------ Working data

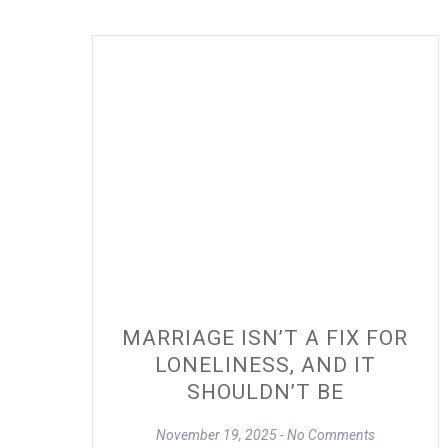
MARRIAGE ISN’T A FIX FOR
LONELINESS, AND IT
SHOULDN’T BE
November 19, 2025
No Comments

------------

Work required
Copy every line above word for word and exclude the pictures.

Task output
MARRIAGE ISN’T A FIX FOR
LONELINESS, AND IT
SHOULDN’T BE
November 19, 2025
No Comments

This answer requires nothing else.